Spanish academic specializing in international law

Luis Peral (Madrid 16 June 1967 – Madrid 15 July 2019) was a Spanish academic, analyst and facilitator who specialised in international law, human rights, international humanitarian law, forced migration, peacekeeping and peace-building, conflict analysis and private diplomacy.

Luis Peral died on 15 July 2019, due to complications following surgery.

== Biography ==
As an academic, Luis had extensive experience working with different institutions in Spain: Universidad Carlos III, Centro de Estudios Políticos y Constitucionales, IE School of International Relations, Institut Barcelona d’Estudis Internationals. He significantly contributed to the literature on international law, human rights, humanitarian law, forced migration, refugee and migration law and peacebuilding. As a legal and policy analyst, he worked principally on forced migration derived from generalised violence and conflict, as well as on the Responsibility to Protect with particular emphasis on the relationship between security and human rights. As a facilitator, he participated in confidence-building processes in Abkhazia, Georgia (with Antje Herrberg) as well as between Colombia and Venezuela. He significantly contributed to the set-up of a mechanism for monitoring the Colombian peace process, and worked on international proposals for the settlement of the Western Sahara conflict. In Tunisia and Egypt, he has been involved in supporting local actors in creating transitional justice mechanisms and facilitating democratization processes. He has been particularly involved in the design of comprehensive international responses to conflict situations in Democratic Republic of the Congo, Syria, Libya, and Afghanistan, where he was a member of the Initial Assessment Team established by the International Security Assistance Force (ISAF), the NATO-led security mission in Afghanistan. He was part of academic and policy networks of global outreach, such as the Editorial Board of the Refugee Law Reader, the Global Research Group (GG10), and the Task Force on the Role of the EU in the Prevention of Mass Atrocities.

=== Career ===
Luis started his professional career in 1991 as lecturer in Public International Law in the Universidad Carlos III of Madrid, and he combined teaching with academic research as a visitor in foreign universities in Europe, the US and South America. In those years (between 1991 and 2004) he focused his research on international law, with particular focus on human rights, humanitarian law, refugee and migration law and peacekeeping. Between 2004 and 2008 he worked in the Centro de Estudios Políticos y Constitucionales as Researcher where he undertook academic and policy-oriented research in the field of peace-building, post-conflict reconciliation and democratisation processes. During that time he held the position of Ramón y Cajal Researcher, which is the most prestigious research contract in Spain. In the same period he engaged with FRIDE, contributing to the set-up of the Global Governance Programme, and was Director of the Conflict Resolution and Crisis Management Program at the International Center of Toledo for Peace (CITpax).

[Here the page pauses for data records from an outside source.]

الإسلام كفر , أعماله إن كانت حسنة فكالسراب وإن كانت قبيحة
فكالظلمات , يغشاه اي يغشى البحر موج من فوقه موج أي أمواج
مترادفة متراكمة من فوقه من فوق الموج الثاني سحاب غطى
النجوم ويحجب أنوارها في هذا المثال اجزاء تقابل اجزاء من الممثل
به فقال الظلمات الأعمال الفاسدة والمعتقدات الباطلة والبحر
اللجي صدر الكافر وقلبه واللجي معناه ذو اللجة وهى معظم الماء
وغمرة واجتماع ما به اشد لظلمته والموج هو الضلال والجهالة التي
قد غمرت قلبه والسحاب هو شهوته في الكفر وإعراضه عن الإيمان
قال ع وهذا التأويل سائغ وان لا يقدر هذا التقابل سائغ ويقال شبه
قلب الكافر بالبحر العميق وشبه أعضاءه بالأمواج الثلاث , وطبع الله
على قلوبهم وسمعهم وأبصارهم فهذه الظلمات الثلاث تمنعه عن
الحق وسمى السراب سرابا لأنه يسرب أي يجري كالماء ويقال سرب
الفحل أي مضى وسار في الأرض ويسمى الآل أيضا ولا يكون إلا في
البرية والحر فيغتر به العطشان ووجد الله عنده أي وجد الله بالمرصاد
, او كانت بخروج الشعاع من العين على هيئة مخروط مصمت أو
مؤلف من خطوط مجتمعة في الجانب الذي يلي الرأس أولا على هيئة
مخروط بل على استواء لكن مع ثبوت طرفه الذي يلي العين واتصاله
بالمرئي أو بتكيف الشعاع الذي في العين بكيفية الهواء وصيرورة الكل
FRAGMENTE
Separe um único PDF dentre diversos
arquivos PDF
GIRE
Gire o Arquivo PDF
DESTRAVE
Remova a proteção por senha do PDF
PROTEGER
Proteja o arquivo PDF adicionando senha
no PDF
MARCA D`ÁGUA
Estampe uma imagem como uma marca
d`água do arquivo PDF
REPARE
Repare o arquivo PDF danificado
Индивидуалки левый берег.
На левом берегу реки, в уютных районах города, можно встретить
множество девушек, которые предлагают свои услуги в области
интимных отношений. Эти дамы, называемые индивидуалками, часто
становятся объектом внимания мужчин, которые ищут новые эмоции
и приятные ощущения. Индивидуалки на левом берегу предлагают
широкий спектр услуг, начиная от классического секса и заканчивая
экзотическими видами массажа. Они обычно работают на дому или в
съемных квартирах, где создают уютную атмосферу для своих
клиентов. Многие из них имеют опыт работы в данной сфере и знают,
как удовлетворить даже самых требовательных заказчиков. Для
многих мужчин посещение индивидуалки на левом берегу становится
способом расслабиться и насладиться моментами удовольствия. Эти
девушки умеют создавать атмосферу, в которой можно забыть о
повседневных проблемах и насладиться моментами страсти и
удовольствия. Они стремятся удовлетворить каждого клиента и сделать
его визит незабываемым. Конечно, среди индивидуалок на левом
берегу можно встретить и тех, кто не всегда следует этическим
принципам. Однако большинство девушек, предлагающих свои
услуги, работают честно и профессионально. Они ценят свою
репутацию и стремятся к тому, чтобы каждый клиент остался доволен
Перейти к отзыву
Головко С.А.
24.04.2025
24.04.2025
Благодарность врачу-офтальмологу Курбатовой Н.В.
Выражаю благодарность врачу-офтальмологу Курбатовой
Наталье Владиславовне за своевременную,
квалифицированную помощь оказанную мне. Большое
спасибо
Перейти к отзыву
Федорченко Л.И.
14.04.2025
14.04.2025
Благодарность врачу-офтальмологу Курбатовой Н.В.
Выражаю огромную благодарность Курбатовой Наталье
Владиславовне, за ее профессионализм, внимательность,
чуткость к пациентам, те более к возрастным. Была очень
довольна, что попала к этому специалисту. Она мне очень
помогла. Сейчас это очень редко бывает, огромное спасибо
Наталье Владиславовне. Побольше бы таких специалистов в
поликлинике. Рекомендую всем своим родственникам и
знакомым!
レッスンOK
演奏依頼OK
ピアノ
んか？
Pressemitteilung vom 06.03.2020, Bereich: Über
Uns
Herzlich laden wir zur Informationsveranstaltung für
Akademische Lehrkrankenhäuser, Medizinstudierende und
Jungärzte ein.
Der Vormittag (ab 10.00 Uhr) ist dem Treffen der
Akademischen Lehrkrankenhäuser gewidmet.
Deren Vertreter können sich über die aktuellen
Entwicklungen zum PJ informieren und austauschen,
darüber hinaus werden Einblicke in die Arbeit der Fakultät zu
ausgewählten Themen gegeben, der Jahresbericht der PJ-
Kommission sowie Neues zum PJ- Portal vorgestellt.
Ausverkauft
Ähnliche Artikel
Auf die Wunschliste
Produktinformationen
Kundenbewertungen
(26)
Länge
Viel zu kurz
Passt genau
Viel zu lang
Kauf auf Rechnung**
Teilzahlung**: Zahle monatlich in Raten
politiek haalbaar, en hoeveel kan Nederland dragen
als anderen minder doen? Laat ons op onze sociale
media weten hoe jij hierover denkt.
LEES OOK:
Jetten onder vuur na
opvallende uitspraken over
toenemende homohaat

In 2008 Luis moved to Paris to join the European Union Institute for Security Studies (EUISS). He produced policy oriented research and confidential recommendations for the EU High Representative for Foreign Affairs and Security Policy and EU crisis management institutions, with a focus on EU-UN relations (particularly on mass human rights violations and the Responsibility to Protect), EU-India relations, and international responses to conflict situations, such as Afghanistan, Colombia, Libya and Syria. He also coordinated the ESPAS Pilot Project launched by EU Parliament, Commission and Council to create capacity for identifying global trends and challenges.

Between 2013 and 2014 Luis worked as a Principal Analyst in Knowledge Development with the Center for Crisis Management and Global Operations (CCOMC) at SHAPE, NATO. He provided strategic direction and guidance with regard to analytical tasks and long-term projects in support of the CCOM process, from early warning and conflict situations relevant to NATO.

In 2014 he returned to Madrid to start working with Club de Madrid setting up and leading Next Generation Democracy, a multi-stakeholder global process on the state and future of democracy entailing an analysis of trends and projections in different regions of the world and the drafting of regional agendas as well as a global agenda to advance democracy and human rights. In his role as Senior Analyst of Global and Strategic Affairs, Peral participated in UN Security Council Arria-formula meetings regarding the protection of civilians in armed conflict. A year later, while still working with Club de Madrid, he decided to engage once again the academic field and joined the IE School of International Relations and the Institut Barcelona d’Estudis Internationals to teach “Forced Migration”, “International Law”, “European Security Policy” and “The Future of Democracy: Trends and Risks”.

In 2016, Luis Peral joined Fundación DARA Internacional as Project Manager to design and establish the Refugee Response Index (RRI) to monitor countries’ response to refugees in order to improve relevant national and international action.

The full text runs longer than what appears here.